Модернистские тенденции – уже на грани постмодернизма – усиливаются в постпериод деревенской прозы в связи с распадом советской реальности и переходом в состояние эпистемологического разрыва43 на рубеже ХХ – ХХI вв. Так, в «Живой воде» Крупина воссоздается ситуация хаоса, всеобщего распада, перевернутых смыслов века. Через сказочный сюжет о поиске и обретении чудодейственной воды в одной из обычных сельских местностей происходит смещение и пародирование традиционных фольклорных и литературных норм и форм. Легендарная «живая вода» то мифологизируется, то переходит – в унылой реальности поселкового быта – в разряд обычной водки, с упоением потребляемой местными мужиками. Ироническому пародированию подвергается, к примеру, традиционный (для русской литературы) тип «подпольного человека»: им становится сельский философ Кирпиков, который сам себя запирает в подпол собственного дома. Подобно шукшинским чудикам, герой делает еще одну попытку создания соответственной – альтернативной окружающему – реальности. Объектом изображения, таким образом, становится не столько социальная действительность, сколько ее кризисное отражение в сознании человека («Я записал, что умер. В тетради»44).

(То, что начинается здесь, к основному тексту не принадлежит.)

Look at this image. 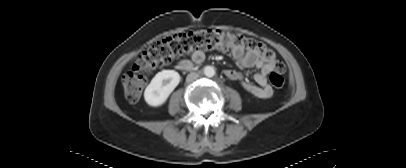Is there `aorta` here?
I'll return each mask as SVG.
<instances>
[{
  "label": "aorta",
  "mask_w": 406,
  "mask_h": 168,
  "mask_svg": "<svg viewBox=\"0 0 406 168\" xmlns=\"http://www.w3.org/2000/svg\"><path fill=\"white\" fill-rule=\"evenodd\" d=\"M203 72L207 77H213L215 75V70L212 66H205Z\"/></svg>",
  "instance_id": "1"
}]
</instances>
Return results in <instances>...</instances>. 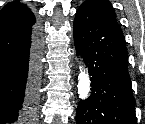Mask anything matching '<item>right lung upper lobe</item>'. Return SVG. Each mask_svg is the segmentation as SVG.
Segmentation results:
<instances>
[{"label":"right lung upper lobe","mask_w":145,"mask_h":124,"mask_svg":"<svg viewBox=\"0 0 145 124\" xmlns=\"http://www.w3.org/2000/svg\"><path fill=\"white\" fill-rule=\"evenodd\" d=\"M36 20L26 5L18 0L8 3L0 11V32H15L31 27Z\"/></svg>","instance_id":"right-lung-upper-lobe-1"}]
</instances>
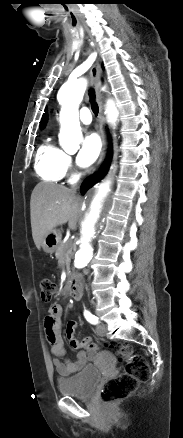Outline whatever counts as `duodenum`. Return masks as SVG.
Instances as JSON below:
<instances>
[{"mask_svg": "<svg viewBox=\"0 0 183 438\" xmlns=\"http://www.w3.org/2000/svg\"><path fill=\"white\" fill-rule=\"evenodd\" d=\"M68 291L74 300H79L81 298L82 286L79 277L74 276L70 279Z\"/></svg>", "mask_w": 183, "mask_h": 438, "instance_id": "410a0bca", "label": "duodenum"}]
</instances>
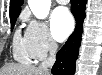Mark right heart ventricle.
<instances>
[{"instance_id":"obj_1","label":"right heart ventricle","mask_w":102,"mask_h":75,"mask_svg":"<svg viewBox=\"0 0 102 75\" xmlns=\"http://www.w3.org/2000/svg\"><path fill=\"white\" fill-rule=\"evenodd\" d=\"M13 56L15 60L23 63H32L34 59L28 48L26 36L20 31H16L14 35Z\"/></svg>"}]
</instances>
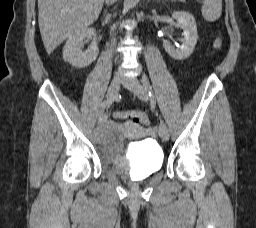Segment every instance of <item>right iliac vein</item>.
Masks as SVG:
<instances>
[{"label": "right iliac vein", "mask_w": 256, "mask_h": 228, "mask_svg": "<svg viewBox=\"0 0 256 228\" xmlns=\"http://www.w3.org/2000/svg\"><path fill=\"white\" fill-rule=\"evenodd\" d=\"M122 83H123L122 76L117 75L113 78L107 92L108 104H111L114 101V99L117 97ZM106 120H107V117L105 115H103L100 119H98V122H97L98 129H101L104 127Z\"/></svg>", "instance_id": "obj_1"}]
</instances>
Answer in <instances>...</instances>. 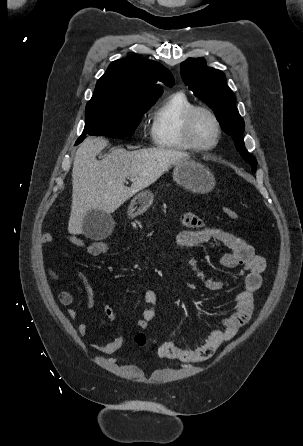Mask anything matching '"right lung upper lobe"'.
Instances as JSON below:
<instances>
[{
    "instance_id": "obj_1",
    "label": "right lung upper lobe",
    "mask_w": 303,
    "mask_h": 446,
    "mask_svg": "<svg viewBox=\"0 0 303 446\" xmlns=\"http://www.w3.org/2000/svg\"><path fill=\"white\" fill-rule=\"evenodd\" d=\"M161 83L174 85L172 74L162 64L139 56L116 60L98 80L86 107L152 106L163 93Z\"/></svg>"
}]
</instances>
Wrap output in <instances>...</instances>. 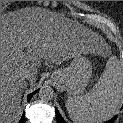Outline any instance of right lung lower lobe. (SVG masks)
<instances>
[{
  "label": "right lung lower lobe",
  "mask_w": 123,
  "mask_h": 123,
  "mask_svg": "<svg viewBox=\"0 0 123 123\" xmlns=\"http://www.w3.org/2000/svg\"><path fill=\"white\" fill-rule=\"evenodd\" d=\"M38 90L34 91L33 93L28 95V101L30 100V98L37 92ZM18 123H26V119H25V115H22V118L20 119V121Z\"/></svg>",
  "instance_id": "right-lung-lower-lobe-1"
}]
</instances>
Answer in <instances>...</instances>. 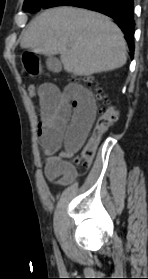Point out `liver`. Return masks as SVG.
I'll list each match as a JSON object with an SVG mask.
<instances>
[{"mask_svg":"<svg viewBox=\"0 0 148 279\" xmlns=\"http://www.w3.org/2000/svg\"><path fill=\"white\" fill-rule=\"evenodd\" d=\"M20 46L36 54H60L65 71L76 76L114 70L127 60L123 33L110 18L73 7L41 13L24 32Z\"/></svg>","mask_w":148,"mask_h":279,"instance_id":"6515ba94","label":"liver"}]
</instances>
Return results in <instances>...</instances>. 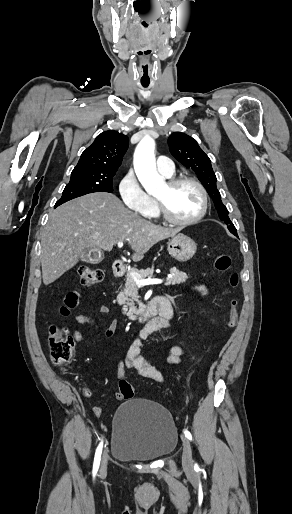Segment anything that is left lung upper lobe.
I'll return each mask as SVG.
<instances>
[{
	"instance_id": "left-lung-upper-lobe-1",
	"label": "left lung upper lobe",
	"mask_w": 292,
	"mask_h": 514,
	"mask_svg": "<svg viewBox=\"0 0 292 514\" xmlns=\"http://www.w3.org/2000/svg\"><path fill=\"white\" fill-rule=\"evenodd\" d=\"M169 150L181 164L197 175L214 201L220 219L228 225L235 236L237 231L228 217V210L221 201V195L216 187V175L212 169L209 157L200 148L195 139L181 132H175L168 138Z\"/></svg>"
}]
</instances>
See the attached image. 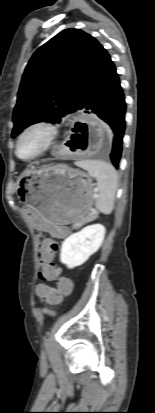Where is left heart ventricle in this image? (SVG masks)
Returning a JSON list of instances; mask_svg holds the SVG:
<instances>
[{
  "mask_svg": "<svg viewBox=\"0 0 155 413\" xmlns=\"http://www.w3.org/2000/svg\"><path fill=\"white\" fill-rule=\"evenodd\" d=\"M46 139L45 131L35 129L24 136L19 145V155L23 158H29L36 154L43 146Z\"/></svg>",
  "mask_w": 155,
  "mask_h": 413,
  "instance_id": "left-heart-ventricle-1",
  "label": "left heart ventricle"
}]
</instances>
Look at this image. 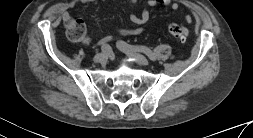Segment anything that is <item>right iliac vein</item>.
I'll use <instances>...</instances> for the list:
<instances>
[{"mask_svg": "<svg viewBox=\"0 0 253 138\" xmlns=\"http://www.w3.org/2000/svg\"><path fill=\"white\" fill-rule=\"evenodd\" d=\"M107 61V55L105 53H99L95 55L94 62L104 64Z\"/></svg>", "mask_w": 253, "mask_h": 138, "instance_id": "right-iliac-vein-1", "label": "right iliac vein"}]
</instances>
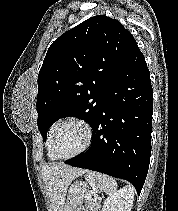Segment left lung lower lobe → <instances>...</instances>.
I'll use <instances>...</instances> for the list:
<instances>
[{
  "label": "left lung lower lobe",
  "instance_id": "0a47b994",
  "mask_svg": "<svg viewBox=\"0 0 178 211\" xmlns=\"http://www.w3.org/2000/svg\"><path fill=\"white\" fill-rule=\"evenodd\" d=\"M152 114L150 73L137 46L104 95L90 148L65 163L126 179L139 194L150 162Z\"/></svg>",
  "mask_w": 178,
  "mask_h": 211
}]
</instances>
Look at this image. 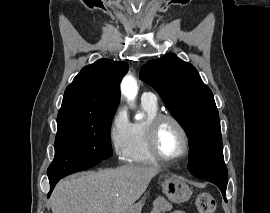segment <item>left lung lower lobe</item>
<instances>
[{"mask_svg":"<svg viewBox=\"0 0 270 213\" xmlns=\"http://www.w3.org/2000/svg\"><path fill=\"white\" fill-rule=\"evenodd\" d=\"M188 169L189 171L191 172L192 175L198 177V178H201L200 174L198 173V167L196 166V164L193 162V161H189L188 163ZM203 179V178H202ZM217 185V184H216ZM219 187V189L221 190L222 194H223V197L226 201V198H225V193H226V187L227 186H221V185H217Z\"/></svg>","mask_w":270,"mask_h":213,"instance_id":"0a47b994","label":"left lung lower lobe"}]
</instances>
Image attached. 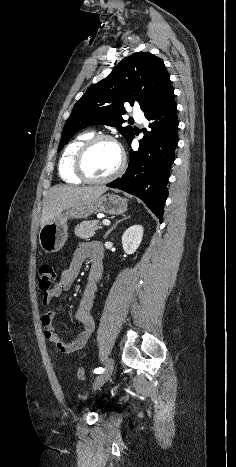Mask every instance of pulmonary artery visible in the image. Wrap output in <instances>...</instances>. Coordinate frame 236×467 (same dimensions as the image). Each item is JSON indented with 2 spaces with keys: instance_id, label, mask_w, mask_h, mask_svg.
<instances>
[{
  "instance_id": "obj_1",
  "label": "pulmonary artery",
  "mask_w": 236,
  "mask_h": 467,
  "mask_svg": "<svg viewBox=\"0 0 236 467\" xmlns=\"http://www.w3.org/2000/svg\"><path fill=\"white\" fill-rule=\"evenodd\" d=\"M133 117L140 122L144 121V114L139 107L134 108Z\"/></svg>"
}]
</instances>
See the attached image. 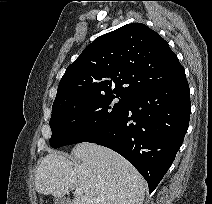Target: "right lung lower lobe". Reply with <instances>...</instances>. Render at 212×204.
I'll list each match as a JSON object with an SVG mask.
<instances>
[{
  "label": "right lung lower lobe",
  "mask_w": 212,
  "mask_h": 204,
  "mask_svg": "<svg viewBox=\"0 0 212 204\" xmlns=\"http://www.w3.org/2000/svg\"><path fill=\"white\" fill-rule=\"evenodd\" d=\"M190 111V91L184 72L167 84L130 95L122 114L85 142L121 154L146 179L152 192L182 145Z\"/></svg>",
  "instance_id": "right-lung-lower-lobe-1"
}]
</instances>
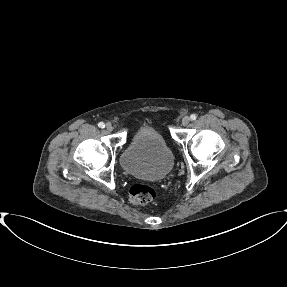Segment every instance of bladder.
<instances>
[{
  "mask_svg": "<svg viewBox=\"0 0 287 287\" xmlns=\"http://www.w3.org/2000/svg\"><path fill=\"white\" fill-rule=\"evenodd\" d=\"M123 169L136 177L160 180L174 165V156L164 138L153 128L141 127L121 154Z\"/></svg>",
  "mask_w": 287,
  "mask_h": 287,
  "instance_id": "1",
  "label": "bladder"
}]
</instances>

Иронической интерпретации подвергается и соцреалистическая модель «светлого будущего» как всенародной здравницы для трудящихся (в которую превращается славная обитель «живой воды») – в целях повсеместного оздоровления и всеобщего довольства при сплошной уравниловке: «С заявлением об уходе с работы пришла фельдшерица Тася Вертипедаль. Делать ей стало нечего – все были здоровы и довольны жизнью. И в самом деле: жители поселка стали примерно одного веса <…> подравнялись в росте <…> Все стали как будто на одно лицо»45. Миф (в том числе и идеологический) вступает во взаимодействие с реальностью – в том числе и через проникновение в сновидческие фантазии героев, их субъектную «оптику видения», актуализацию коллективного бессознательного (куда входят и грезы о чуде «живой воды» и т. п.). В результате условная реализация идеальной идеологической модели оборачивается показателем ее распада в реальности исторической.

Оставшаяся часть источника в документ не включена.